A review team consisting of six international experts will visit ONR in early November to meet with a broad range of staff to discuss progress over a year since the last mission, before reporting back to ONR at the Exit Meeting on the final day of the mission. More information will be publicised on our news centre.

2009 mission

The IAEA completed its second IRRS mission in October 2009. During this visit a team of ten international experts reviewed HSE's Nuclear Directorate's (ND) progress since the first mission looking at; recent regulatory developments; the regulation of operating power plants; fuel cycle facilities and reviewed additional areas of regulatory activity. The areas reviewed included; inspection and enforcement; emergency preparedness and response; and the proposed transition arrangements to move ND to be a more autonomous body.

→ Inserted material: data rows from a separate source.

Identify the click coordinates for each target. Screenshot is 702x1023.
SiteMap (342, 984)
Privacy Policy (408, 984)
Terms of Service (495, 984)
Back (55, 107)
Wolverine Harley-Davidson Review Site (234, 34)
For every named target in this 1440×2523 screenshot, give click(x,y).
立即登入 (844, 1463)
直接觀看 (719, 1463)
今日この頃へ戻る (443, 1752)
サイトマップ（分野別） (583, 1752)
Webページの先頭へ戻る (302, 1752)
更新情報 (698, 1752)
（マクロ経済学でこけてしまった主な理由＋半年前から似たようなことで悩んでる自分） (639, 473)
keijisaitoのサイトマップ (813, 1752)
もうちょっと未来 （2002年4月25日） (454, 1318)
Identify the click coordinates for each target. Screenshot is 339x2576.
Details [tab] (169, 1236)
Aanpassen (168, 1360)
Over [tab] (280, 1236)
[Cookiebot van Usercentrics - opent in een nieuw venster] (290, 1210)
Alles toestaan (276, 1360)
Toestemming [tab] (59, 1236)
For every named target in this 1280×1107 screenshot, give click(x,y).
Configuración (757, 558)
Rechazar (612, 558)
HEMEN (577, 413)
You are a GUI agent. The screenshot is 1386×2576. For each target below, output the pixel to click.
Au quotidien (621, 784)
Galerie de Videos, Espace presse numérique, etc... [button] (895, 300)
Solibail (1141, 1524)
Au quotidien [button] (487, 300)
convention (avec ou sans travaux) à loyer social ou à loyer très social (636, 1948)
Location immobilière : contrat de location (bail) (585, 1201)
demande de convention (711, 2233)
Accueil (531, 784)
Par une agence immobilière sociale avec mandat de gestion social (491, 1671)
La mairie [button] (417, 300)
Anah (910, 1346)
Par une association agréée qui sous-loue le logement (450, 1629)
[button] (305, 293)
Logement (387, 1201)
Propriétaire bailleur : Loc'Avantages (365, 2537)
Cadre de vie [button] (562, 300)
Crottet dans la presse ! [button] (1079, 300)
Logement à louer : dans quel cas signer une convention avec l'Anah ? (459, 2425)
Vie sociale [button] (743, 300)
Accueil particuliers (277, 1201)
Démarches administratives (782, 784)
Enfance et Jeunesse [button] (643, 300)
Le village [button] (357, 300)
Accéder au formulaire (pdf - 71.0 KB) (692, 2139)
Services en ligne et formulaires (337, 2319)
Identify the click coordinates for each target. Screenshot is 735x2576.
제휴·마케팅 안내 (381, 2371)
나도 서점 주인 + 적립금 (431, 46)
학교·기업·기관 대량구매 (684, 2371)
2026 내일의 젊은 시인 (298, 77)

The IAEA team concluded that ND had taken initiatives to address the findings from the first IRRS mission in 2006 and areas where improvement options were identified from ND's self-assessment against IAEA standards. The report included many statements supporting the UK's approach to nuclear regulation. IAEA found that ND had made progress to improve effectiveness in regulating existing nuclear installations and in preparing to license new nuclear reactors. Many findings identified in the 2006 report were fully addressed and therefore considered as closed. Other findings which remained were addressed in accordance with a programme of work presented to the IRRS team. The second report also included a number of new recommendations to help strengthen the UK regulatory body.

The IRRS supported ONR's approach to transition to becoming an independent body. The report also highlighted a number of important principles that needed to be taken account of during and after the transition, including; adequate legal authority; effective independence; technical and managerial competence; and, human and financial resources to fulfil all regulatory responsibilities and functions.